En este contexto, ante el creciente riesgo de una guerra de desgaste de crecientes e impredecibles implicaciones para su seguridad nacional (y la legitimidad política interna de Netanyahu), el gobierno israelí inició discretamente gestiones para negociar un alto el fuego con Irán a través de la diplomacia estadounidense. A estas alturas de la película, para sorpresa de nadie, Estados Unidos, superpotencia hegemónica, de nuevo, se subordinaría a los pedidos de su aliado para avalar este repliegue estratégico. Todo esto, por supuesto, en nombre del famoso Making America Great Again, si bien la evidencia se empeña en demostrar una y otra vez que es un eslogan malamente empleado para decorar, minimizar y disimular una progresiva retirada internacional.

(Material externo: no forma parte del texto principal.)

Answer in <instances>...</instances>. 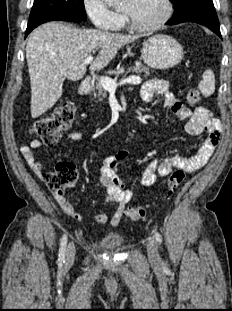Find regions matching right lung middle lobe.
<instances>
[{
    "instance_id": "1",
    "label": "right lung middle lobe",
    "mask_w": 232,
    "mask_h": 311,
    "mask_svg": "<svg viewBox=\"0 0 232 311\" xmlns=\"http://www.w3.org/2000/svg\"><path fill=\"white\" fill-rule=\"evenodd\" d=\"M83 1L84 0H34L29 19L48 13H68L86 20Z\"/></svg>"
}]
</instances>
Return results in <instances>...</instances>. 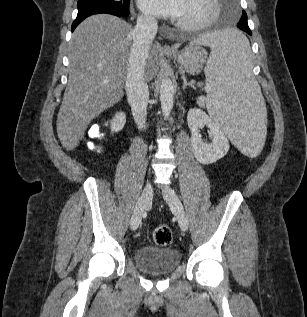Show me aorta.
Returning <instances> with one entry per match:
<instances>
[{
  "instance_id": "obj_1",
  "label": "aorta",
  "mask_w": 307,
  "mask_h": 317,
  "mask_svg": "<svg viewBox=\"0 0 307 317\" xmlns=\"http://www.w3.org/2000/svg\"><path fill=\"white\" fill-rule=\"evenodd\" d=\"M174 87L170 78H164L160 86V102L164 120L170 117L173 108Z\"/></svg>"
}]
</instances>
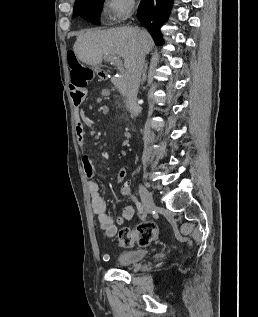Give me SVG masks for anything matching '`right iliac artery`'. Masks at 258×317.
<instances>
[{"mask_svg": "<svg viewBox=\"0 0 258 317\" xmlns=\"http://www.w3.org/2000/svg\"><path fill=\"white\" fill-rule=\"evenodd\" d=\"M133 200H134V202H135V204L137 206L139 214H142L143 207H142L141 203L139 202V200L135 196H133Z\"/></svg>", "mask_w": 258, "mask_h": 317, "instance_id": "1", "label": "right iliac artery"}]
</instances>
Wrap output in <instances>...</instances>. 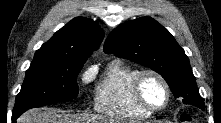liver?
<instances>
[{
    "instance_id": "1",
    "label": "liver",
    "mask_w": 221,
    "mask_h": 123,
    "mask_svg": "<svg viewBox=\"0 0 221 123\" xmlns=\"http://www.w3.org/2000/svg\"><path fill=\"white\" fill-rule=\"evenodd\" d=\"M99 121H104L103 119ZM106 121V120H105ZM88 115L64 113L54 108L31 109L17 119V123H95Z\"/></svg>"
}]
</instances>
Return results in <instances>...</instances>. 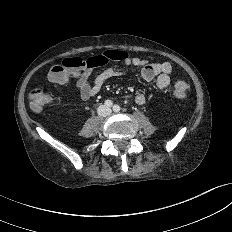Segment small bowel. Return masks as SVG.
Here are the masks:
<instances>
[{
    "label": "small bowel",
    "mask_w": 232,
    "mask_h": 232,
    "mask_svg": "<svg viewBox=\"0 0 232 232\" xmlns=\"http://www.w3.org/2000/svg\"><path fill=\"white\" fill-rule=\"evenodd\" d=\"M94 58L96 60L92 66L73 77L80 97L84 101L96 96L107 80L124 75L123 71L114 68H107L91 80L93 68L104 66L112 61L120 62L126 66H132L139 69L142 78L146 81L155 79L156 88L158 90H164L170 85L173 69L171 64L168 62L158 63L140 57H130L126 51L117 49L105 51L94 56ZM48 79L55 87L59 88L65 86L70 80L57 82L52 80L49 74ZM134 100L138 105H144L147 102V97L144 93H138L135 95Z\"/></svg>",
    "instance_id": "c3829d8e"
}]
</instances>
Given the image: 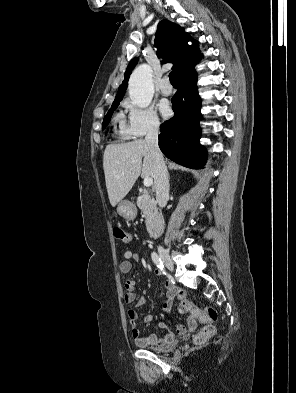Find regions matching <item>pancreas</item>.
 Here are the masks:
<instances>
[{
	"label": "pancreas",
	"mask_w": 296,
	"mask_h": 393,
	"mask_svg": "<svg viewBox=\"0 0 296 393\" xmlns=\"http://www.w3.org/2000/svg\"><path fill=\"white\" fill-rule=\"evenodd\" d=\"M137 206L142 210L147 230L150 232L158 218L156 202L147 191H143L137 198Z\"/></svg>",
	"instance_id": "1"
}]
</instances>
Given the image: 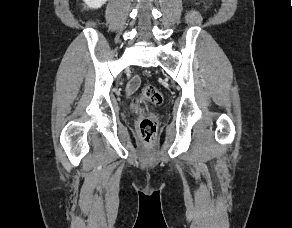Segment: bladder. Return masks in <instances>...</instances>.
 Wrapping results in <instances>:
<instances>
[{"instance_id":"1","label":"bladder","mask_w":292,"mask_h":228,"mask_svg":"<svg viewBox=\"0 0 292 228\" xmlns=\"http://www.w3.org/2000/svg\"><path fill=\"white\" fill-rule=\"evenodd\" d=\"M139 109H140V108H139L138 106H133V107H132V110H133V111H138Z\"/></svg>"}]
</instances>
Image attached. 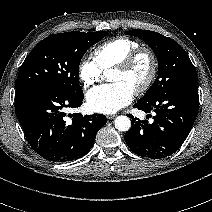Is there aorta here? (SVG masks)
Segmentation results:
<instances>
[{"instance_id":"1","label":"aorta","mask_w":212,"mask_h":212,"mask_svg":"<svg viewBox=\"0 0 212 212\" xmlns=\"http://www.w3.org/2000/svg\"><path fill=\"white\" fill-rule=\"evenodd\" d=\"M115 128L119 131H128L131 127V121L127 116H118L114 121Z\"/></svg>"}]
</instances>
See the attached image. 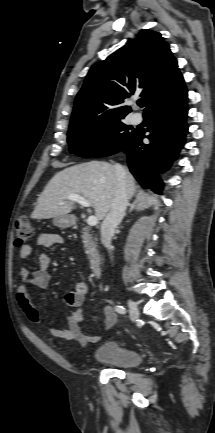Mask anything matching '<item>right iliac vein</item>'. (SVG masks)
Masks as SVG:
<instances>
[{
    "label": "right iliac vein",
    "instance_id": "obj_1",
    "mask_svg": "<svg viewBox=\"0 0 215 433\" xmlns=\"http://www.w3.org/2000/svg\"><path fill=\"white\" fill-rule=\"evenodd\" d=\"M128 306L130 309V318L133 322H136L140 316L139 308L136 302L128 300Z\"/></svg>",
    "mask_w": 215,
    "mask_h": 433
}]
</instances>
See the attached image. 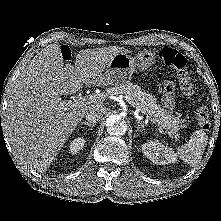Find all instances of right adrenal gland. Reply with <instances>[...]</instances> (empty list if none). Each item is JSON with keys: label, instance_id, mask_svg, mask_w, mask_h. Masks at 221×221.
<instances>
[{"label": "right adrenal gland", "instance_id": "1", "mask_svg": "<svg viewBox=\"0 0 221 221\" xmlns=\"http://www.w3.org/2000/svg\"><path fill=\"white\" fill-rule=\"evenodd\" d=\"M81 125H87V126H89L90 127V130H92V128L95 126V124L94 123H89V122H81L80 123Z\"/></svg>", "mask_w": 221, "mask_h": 221}]
</instances>
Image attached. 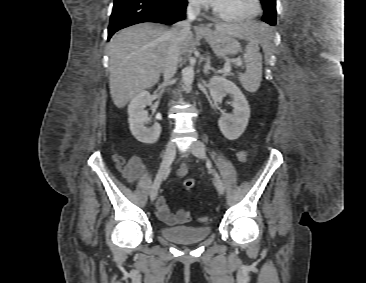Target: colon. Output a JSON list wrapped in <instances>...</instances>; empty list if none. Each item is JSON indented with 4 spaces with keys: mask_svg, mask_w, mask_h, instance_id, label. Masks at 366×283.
Wrapping results in <instances>:
<instances>
[{
    "mask_svg": "<svg viewBox=\"0 0 366 283\" xmlns=\"http://www.w3.org/2000/svg\"><path fill=\"white\" fill-rule=\"evenodd\" d=\"M196 186V180L194 178H187L183 181V187L186 190H192Z\"/></svg>",
    "mask_w": 366,
    "mask_h": 283,
    "instance_id": "obj_1",
    "label": "colon"
}]
</instances>
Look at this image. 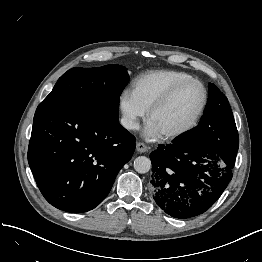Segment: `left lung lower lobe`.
<instances>
[{"mask_svg": "<svg viewBox=\"0 0 262 262\" xmlns=\"http://www.w3.org/2000/svg\"><path fill=\"white\" fill-rule=\"evenodd\" d=\"M238 146V135H222L217 145L180 140L160 145L150 154V183L156 204L179 219L207 211L232 179Z\"/></svg>", "mask_w": 262, "mask_h": 262, "instance_id": "left-lung-lower-lobe-1", "label": "left lung lower lobe"}]
</instances>
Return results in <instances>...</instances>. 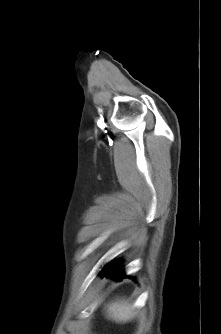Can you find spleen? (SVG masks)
Listing matches in <instances>:
<instances>
[{
    "instance_id": "obj_1",
    "label": "spleen",
    "mask_w": 221,
    "mask_h": 334,
    "mask_svg": "<svg viewBox=\"0 0 221 334\" xmlns=\"http://www.w3.org/2000/svg\"><path fill=\"white\" fill-rule=\"evenodd\" d=\"M107 313L115 320H127L132 316L129 306L124 300H116L107 305Z\"/></svg>"
}]
</instances>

En los créditos finales de esta película, incluso las más recientes iniciativas estadounidenses, tales como la promoción del incremento del gasto militar al 5 % y los populares aranceles, parecen responder más a una lógica de performance mediática que de estrategia sustantiva. En ese tira y afloja, el mensaje y sus dinámicas son cada vez más simplonas: si los aliados europeos deciden alinearse, bien; si no, entonces se activará la retórica de castigo y unilateralismo. Mecanismos de extorsión que expresan un creciente declive disfrazado de arrogancia y una impotencia vestida de amenaza, pero profundamente lejano de lo que un día fue el ejercicio de liderazgo real, efectivo y estratégico. En definitiva, la pregunta parece casi inevitable: con Estados Unidos reducido a un actor secundario en su propio teatro, aquel llamado geopolítica, ¿tomará Europa el relevo como mediador creíble, o su irrelevancia política se ha vuelto ya irreversible?